What should someone landing in Dakar for the first time do and see? In the Baaba Maal guidebook, that’s the wrong way to approach Senegal’s capital. “So many of my friends who come to visit say there’s too many things to do! You must let things come to you; it’s a very alive city, people are very friendly, they like to shake hands, to talk to people, to see where you are coming from, what you want to do, and in what way they can help if you need help… and if you fancy buying something, so they can sell you things!”
“Western musicians know less about what we have and what we’re bringing to them. This is why we are more prepared.” – Baaba Maal
Neighbouring Guinea has its fair share of talent too, he says, though a military coup d’etat in December 2008 complicates matters. “I met a lot of very talented groups who organise themselves very well in the capital, Conakry. But because of all the struggle and political events happening there they don’t know what to do. They travel a lot; they go to play in Mali, they do their own recordings. But they need support to make people know about them.”
He intends to use his appearance at Ornette Coleman‘s Meltdown, his third official gig in London this year, to present some of those young musicians. “It’s always an opportunity to bring two or three young people to collaborate with,” he says.

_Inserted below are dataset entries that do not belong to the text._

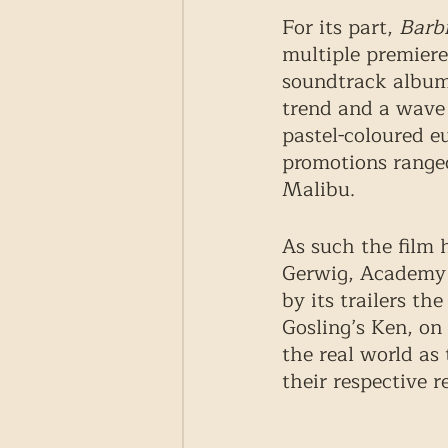
For its part, 
Barb
multiple premiere
soundtrack album.
trend and a wave 
pastel-coloured eu
promotions ranged
Malibu. 
As such the film h
Gerwig, Academy A
by its trailers th
Gosling’s Ken, on
the real world as
their respective re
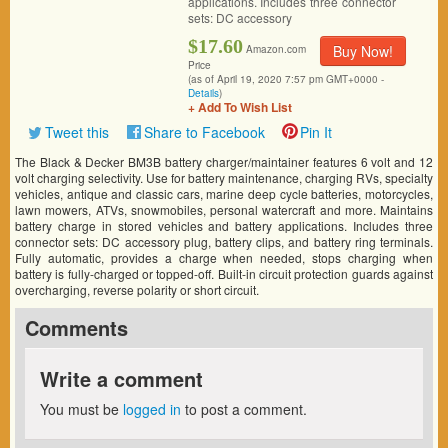
applications. Includes three connector
sets: DC accessory
$17.60
Buy Now!
Amazon.com
Price
(as of April 19, 2020 7:57 pm GMT+0000 -
Details
)
+ Add To Wish List
Tweet this
Share to Facebook
Pin It
The Black & Decker BM3B battery charger/maintainer features 6 volt and 12
volt charging selectivity. Use for battery maintenance, charging RVs, specialty
vehicles, antique and classic cars, marine deep cycle batteries, motorcycles,
lawn mowers, ATVs, snowmobiles, personal watercraft and more. Maintains
battery charge in stored vehicles and battery applications. Includes three
connector sets: DC accessory plug, battery clips, and battery ring terminals.
Fully automatic, provides a charge when needed, stops charging when
battery is fully-charged or topped-off. Built-in circuit protection guards against
overcharging, reverse polarity or short circuit.
Comments
Write a comment
You must be
logged in
to post a comment.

As at his recent Island Records birthday gig at the Shepherd’s Bush Empire, at which he was joined on stage by the not quite so young U2, the Meltdown show will feature his band Daande Lenol and the Brazilian Girls.
The show will, he says, focus on Television, an album named after a medium he believes has the power to help change Africa’s situation. “Television is still quite new,” he says. “When you come to Dakar, or Bamako, and there’s a programme on late at night after people have finished their food, people, even small children, boys and girls playing outside, run in and sit down and are quiet, and everyone is focused on the TV.” The TV has replaced the tree in the middle of the village as a focal point. “The TV is on, and people are commenting on what’s going on, and I think if we use that to change things, to bring new ideas, to make people be able to exchange ideas in a positive way, things can change.”
In Senegal the internet’s not yet making as much difference as it is mainly still used by “people who have been to school who get the chance to be connected to the rest of the world, knowing what’s going on,” he says. “The others, they would like to, but you need to fight against poverty and to give people education to have access to it. Most of the keys on the keyboards are in French and English and people can’t use them; people speak in African languages. So television’s more accessible.”
Maal believes things can change for the better in Africa, and music can help. “The people living in the small villages, it’s only culture that can reach these people because they’re really close to the music and the musicians. And musicians can make them dream. They can want to be like Salif, or Angelique (Kidjo), and want to travel and see the world, to succeed.”
Maybe they want to be like Baaba too. As they dream they’ll know that, in Maal, they have a helping hand to guide them.
Baaba Maal’s Television is out now through Palm. Baaba Maal plays Ornette Coleman’s Meltdown at London’s Royal Festival Hall on 15 June 2009.